----- EXERCISE INPUT -----
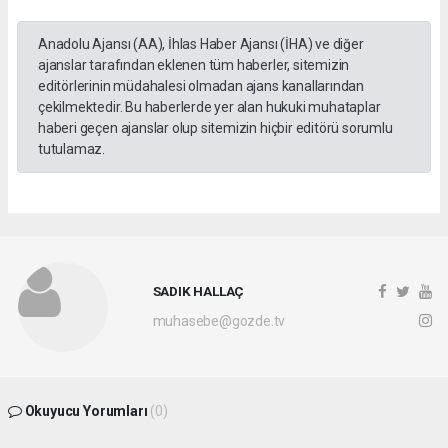
Anadolu Ajansı (AA), İhlas Haber Ajansı (İHA) ve diğer
ajanslar tarafından eklenen tüm haberler, sitemizin
editörlerinin müdahalesi olmadan ajans kanallarından
çekilmektedir. Bu haberlerde yer alan hukuki muhataplar
haberi geçen ajanslar olup sitemizin hiçbir editörü sorumlu
tutulamaz.
SADIK HALLAÇ
muhasebe@gozde.tv
Okuyucu Yorumları
(0)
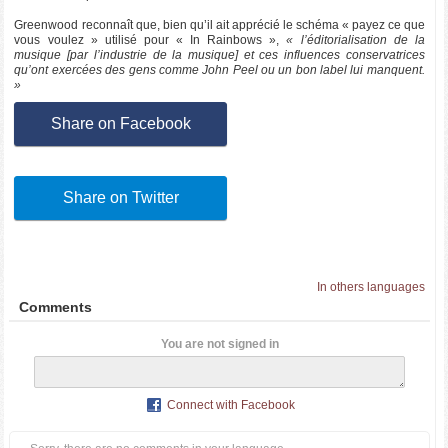
Greenwood reconnaît que, bien qu’il ait apprécié le schéma « payez ce que
vous voulez » utilisé pour « In Rainbows »,
« l’éditorialisation de la
musique [par l’industrie de la musique] et ces influences conservatrices
qu’ont exercées des gens comme John Peel ou un bon label lui manquent.
»
Share on Facebook
Share on Twitter
In others languages
Comments
You are not signed in
Connect with Facebook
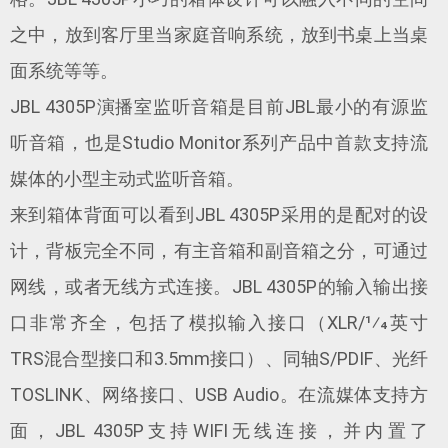
之中，放到客厅里当家庭音响系统，放到书桌上当桌
面系统等等。
JBL 4305P演播室监听音箱是目前JBL最小的有源监
听音箱，也是Studio Monitor系列产品中首款支持流
媒体的小型主动式监听音箱。
来到箱体背面可以看到JBL 4305P采用的是配对的设
计，背板完全不同，有主音箱和副音箱之分，可通过
网线，或者无线方式连接。JBL 4305P的输入输出接
口非常齐全，包括了模拟输入接口（XLR/1⁄4英寸
TRS混合型接口和3.5mm接口）、同轴S/PDIF、光纤
TOSLINK、网络接口、USB Audio。在流媒体支持方
面，JBL 4305P支持WIFI无线连接，并内置了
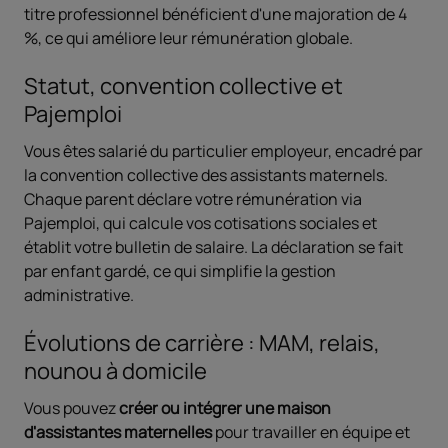
titre professionnel bénéficient d'une majoration de 4
%, ce qui améliore leur rémunération globale.
Statut, convention collective et
Pajemploi
Vous êtes salarié du particulier employeur, encadré par
la convention collective des assistants maternels.
Chaque parent déclare votre rémunération via
Pajemploi, qui calcule vos cotisations sociales et
établit votre bulletin de salaire. La déclaration se fait
par enfant gardé, ce qui simplifie la gestion
administrative.
Évolutions de carrière : MAM, relais,
nounou à domicile
Vous pouvez
créer ou intégrer une maison
d'assistantes maternelles
pour travailler en équipe et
-----
[WHAT YOU HAVE TO DO] Write out exactly those lines running from the line with "par enfant gardé, ce qui simplifie la gestion" to the end of the data above, the first and last included.

[WRITTEN RESPONSE]
par enfant gardé, ce qui simplifie la gestion
administrative.
Évolutions de carrière : MAM, relais,
nounou à domicile
Vous pouvez
créer ou intégrer une maison
d'assistantes maternelles
pour travailler en équipe et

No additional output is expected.